======== EXERCISE INPUT ========

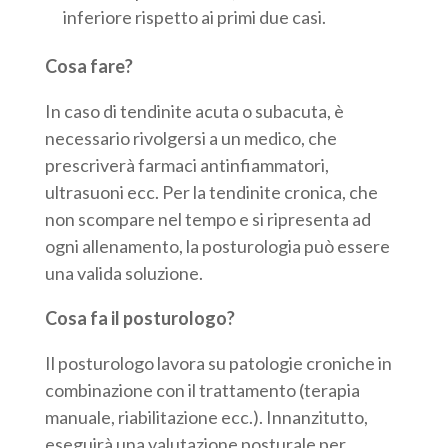
inferiore rispetto ai primi due casi.
Cosa fare?
In caso di tendinite acuta o subacuta, è
necessario rivolgersi a un medico, che
prescriverà farmaci antinfiammatori,
ultrasuoni ecc. Per la tendinite cronica, che
non scompare nel tempo e si ripresenta ad
ogni allenamento, la posturologia può essere
una valida soluzione.
Cosa fa il posturologo?
Il posturologo lavora su patologie croniche in
combinazione con il trattamento (terapia
manuale, riabilitazione ecc.). Innanzitutto,
eseguirà una valutazione posturale per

========

WORK ITEM
Return every line from the one holding "una valida soluzione." through the end of the data, exactly as it appears, with both ends kept and nothing else.

SOLUTION TO THIS TASK
una valida soluzione.
Cosa fa il posturologo?
Il posturologo lavora su patologie croniche in
combinazione con il trattamento (terapia
manuale, riabilitazione ecc.). Innanzitutto,
eseguirà una valutazione posturale per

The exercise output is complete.